Partnerships are a traditional form for doing business. General partnerships are made up of two or more persons or entities, each of which takes part in and is responsible for the management of the partnership. Other partnerships and companies may be partners in a general partnership.

General partnerships differ from limited partnerships by having only general partners. A limited partnership has at least one general partner to manage the partnership and one or more limited partners whose participation is passive and whose risk is limited normally to the extent of the limited partner's investment in the limited partnership.

Each state has adopted either the Uniform Partnership Act or the Revised Uniform Partnership Act so that, except for minor variations in particular states, the law of general partnerships is similar throughout the United States.
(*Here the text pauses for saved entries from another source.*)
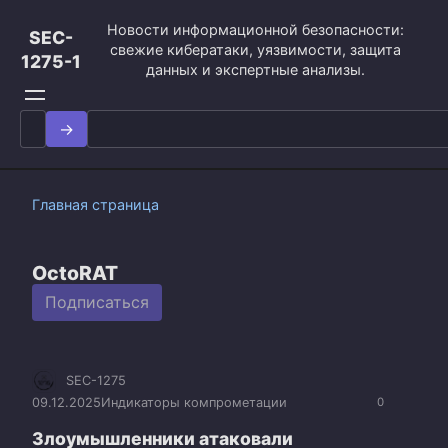
Перейти
Новости информационной безопасности:
к
SEC-
свежие кибератаки, уязвимости, защита
контенту
1275-1
данных и экспертные анализы.
Search
for:
Главная страница
OctoRAT
Подписаться
SEC-1275
09.12.2025
Индикаторы компрометации
0
Злоумышленники атаковали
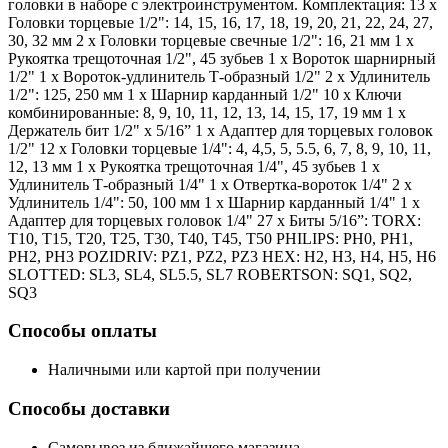
головки в наборе с электроинструментом. Комплектация: 13 х
Головки торцевые 1/2": 14, 15, 16, 17, 18, 19, 20, 21, 22, 24, 27,
30, 32 мм 2 х Головки торцевые свечные 1/2": 16, 21 мм 1 х
Рукоятка трещоточная 1/2", 45 зубьев 1 х Вороток шарнирный
1/2" 1 х Вороток-удлинитель Т-образный 1/2" 2 х Удлинитель
1/2": 125, 250 мм 1 х Шарнир карданный 1/2" 10 х Ключи
комбинированные: 8, 9, 10, 11, 12, 13, 14, 15, 17, 19 мм 1 х
Держатель бит 1/2" х 5/16” 1 х Адаптер для торцевых головок
1/2" 12 х Головки торцевые 1/4": 4, 4,5, 5, 5.5, 6, 7, 8, 9, 10, 11,
12, 13 мм 1 х Рукоятка трещоточная 1/4", 45 зубьев 1 х
Удлинитель Т-образный 1/4" 1 х Отвертка-вороток 1/4" 2 х
Удлинитель 1/4": 50, 100 мм 1 х Шарнир карданный 1/4" 1 х
Адаптер для торцевых головок 1/4" 27 х Биты 5/16”: TORX:
T10, T15, T20, T25, T30, T40, T45, T50 PHILIPS: PH0, PH1,
PH2, PH3 POZIDRIV: PZ1, PZ2, PZ3 HEX: H2, H3, H4, H5, H6
SLOTTED: SL3, SL4, SL5.5, SL7 ROBERTSON: SQ1, SQ2,
SQ3
Способы оплаты
Наличными или картой при получении
Способы доставки
Самовывоз из ближайшего магазина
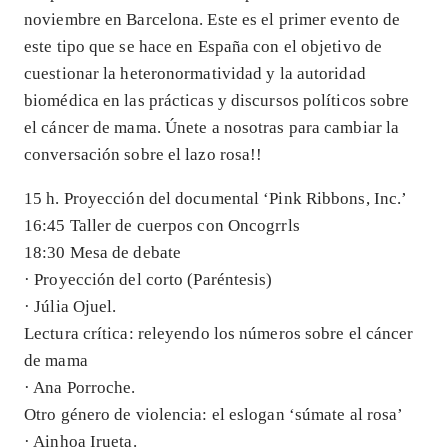
noviembre en Barcelona. Este es el primer evento de
este tipo que se hace en España con el objetivo de
cuestionar la heteronormatividad y la autoridad
biomédica en las prácticas y discursos políticos sobre
el cáncer de mama. Únete a nosotras para cambiar la
conversación sobre el lazo rosa!!
15 h. Proyección del documental ‘Pink Ribbons, Inc.’
16:45 Taller de cuerpos con Oncogrrls
18:30 Mesa de debate
· Proyección del corto (Paréntesis)
· Júlia Ojuel.
Lectura crítica: releyendo los números sobre el cáncer
de mama
· Ana Porroche.
Otro género de violencia: el eslogan ‘súmate al rosa’
· Ainhoa Irueta.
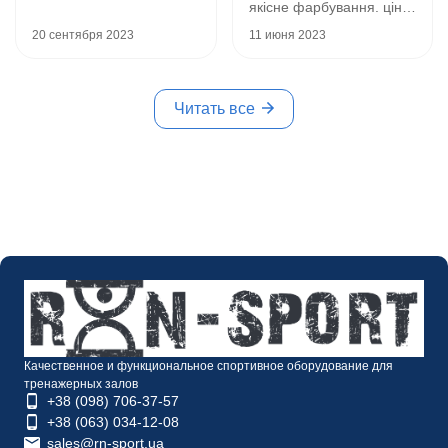
якісне фарбування. ціна-
якість на хорошому рівні.
20 сентября 2023
11 июня 2023
рекомендую до покупки.
покупцям слід також
врахувати що термін
Читать все
поставки дещо більший
ніж для побутових
товарів, в моєму випадку
від моменту замовлення
до моменту отримання
всього комплекту (він
йшов двома посилками)
пройшло 10 днів.
з мінусів не було в
комплекті інструкції зі
збирання лавки, хоч би
тут на сайті її розмістили,
нічого складного там
Качественное и функциональное спортивное оборудование для
звісно немає, але
тренажерных залов
+38 (098) 706-37-57
нервові клітини були
+38 (063) 034-12-08
витрачені.
sales@rn-sport.ua
в загальному набором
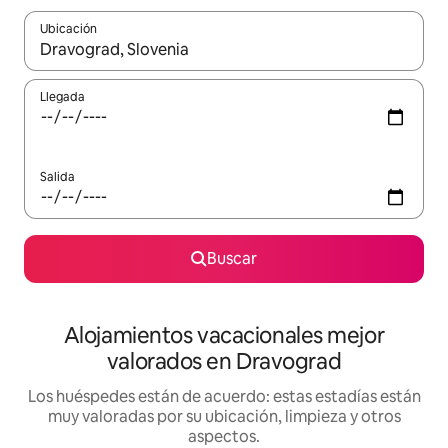
Ubicación
Cuando los resultados estén disponibles, navega con las teclas d
Llegada
Salida
Buscar
Alojamientos vacacionales mejor
valorados en Dravograd
Los huéspedes están de acuerdo: estas estadías están
muy valoradas por su ubicación, limpieza y otros
aspectos.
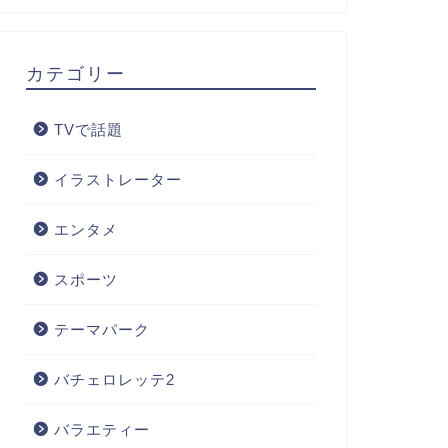
カテゴリー
TVで話題
イラストレーター
エンタメ
スポーツ
テーマパーク
バチェロレッテ2
バラエティー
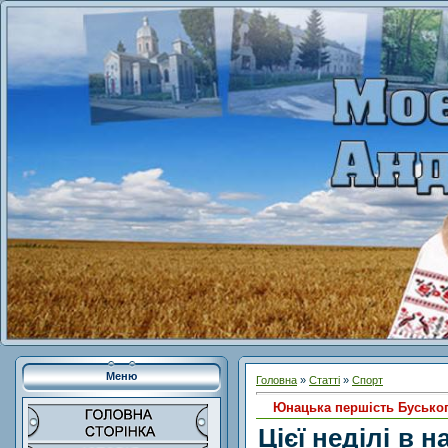
Меню
Головна
»
Статті
»
Спорт
Юнацька першість Бусько
Цієї неділі в 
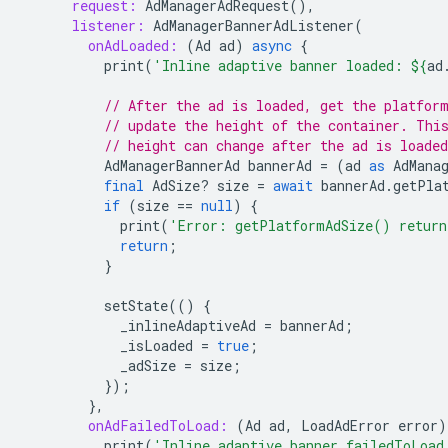
request:
AdManagerAdRequest
(),
listener:
AdManagerBannerAdListener
(
onAdLoaded:
(
Ad
ad
)
async
{
print
(
'Inline adaptive banner loaded: 
${
ad
// After the ad is loaded, get the platfor
// update the height of the container. Thi
// height can change after the ad is loaded
AdManagerBannerAd
bannerAd
=
(
ad
as
AdMana
final
AdSize
?
size
=
await
bannerAd
.
getPla
if
(
size
==
null
)
{
print
(
'Error: getPlatformAdSize() return
return
;
}
setState
(()
{
_inlineAdaptiveAd
=
bannerAd
;
_isLoaded
=
true
;
_adSize
=
size
;
});
},
onAdFailedToLoad:
(
Ad
ad
,
LoadAdError
error
)
print
(
'Inline adaptive banner failedToLoad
In a general partnership, each partner bears responsibility for the partnership and acts of the other partners on behalf of the partnership. Each partner also shares in the profits and losses of the partnership. An important consideration to keep in mind when forming a general partnership is that non-partnership assets of individual partners are subject to judgment if the assets of the partnership are not sufficient to cover partnership debts.

Although partnerships may be formed by oral agreement, written agreements serve to avoid unnecessary disputes. Written agreements also may provide for variations from the following standard provisions of state laws of general partnerships:

  • General partners share equally in profits or losses and in management of the partnership;
  • All general partners must agree on the admission of new partners, and all partners have equal authority to act on behalf of the partnership (although when there is a majority decision of a partnership, that majority will control business of the partnership so long as partners in a minority are fully informed and fairly treated); and
  • General partners serve as each other's agent, and each general partner may act on behalf of the partnership so long as the act is within apparent authority of a general partner.

There are limits to the power of an individual general partner. A partner may not bind his partnership without express authority and confess to a judgment against the partnership, sell partnership goodwill, assign partnership property to creditors, submit partnership claims to arbitration, or otherwise prevent the partnership from carrying on its usual business.

If a dispute arises among partners that cannot be resolved, dissolution of the partnership may be sought. Such dissolution also occurs upon the death, incapacity, bankruptcy, departure, or expulsion of a partner unless otherwise provided in the partnership agreement. In a dissolution, an accounting of partnership assets and debts is made, and any remaining surplus is distributed evenly among the general partners or their representatives.

General partnerships may be considered advantageous for several reasons. Profit flows through to partners and is taxed once as partner income rather than once as corporate income and then again as a corporate distribution. A general partnership may be able to obtain more operating capital than individual partners on their own could obtain. The potential to become a general partner could be a motivating factor in the partnership's hiring efforts. Finally, complementary skills of partners could produce added benefits when joined in a partnership.